Campbell, L. and K. L. Klotz (2006). Storage. Sugar Beet. A. P. Draycott. Oxford, Blackwell Publishing Ltd: 387-408.

Milford, G., et al. (2002). FROST damage to sugar beet – estimating the risk. British Sugar Beet Review. Peterborough, Cambridgeshire, UK, British Sugar plc. 70: 41-45.

Wyse, R. E. (1978). “Effect of Low and Fluctuating Temperatures on the Storage Life of Sugarbeets.” Journal of the American Society of Sugar Beet Technologists 20(1): 33-42.

Backer, L. F., et al. (1979).
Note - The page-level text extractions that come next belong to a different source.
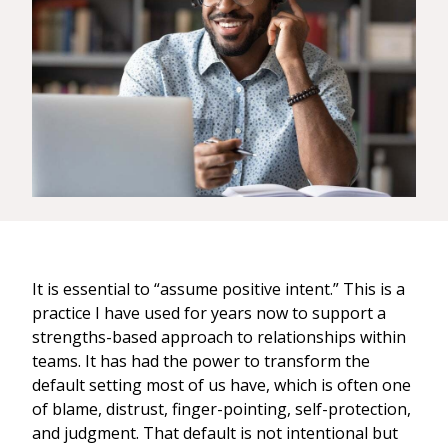
It is essential to “assume positive intent.” This is a
practice I have used for years now to support a
strengths-based approach to relationships within
teams. It has had the power to transform the
default setting most of us have, which is often one
of blame, distrust, finger-pointing, self-protection,
and judgment. That default is not intentional but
Ventilation and freezing of sugarbeet storage piles.

1 ΔT1 = Kfm, Kf water = 1.86, gsucrose = 17, Molecular weight of sucrose = 342.32g.mole-1, molesucrose = 17/342.32, kgH2O = 0.077, m = molal = molesucrose.kg-1

2Direct extract from: English, W. (2020). Long Term Storage of Sugar Beets and the Role of Temperature. Introductory paper at the Faculty of Landscape Architecture, Horticulture and Crop Production Science. Alnarp, Sweden, Faculty of Landscape Architecture, Horticulture and Crop Production Science, Swedish University of Agricultural Science. 2020:14.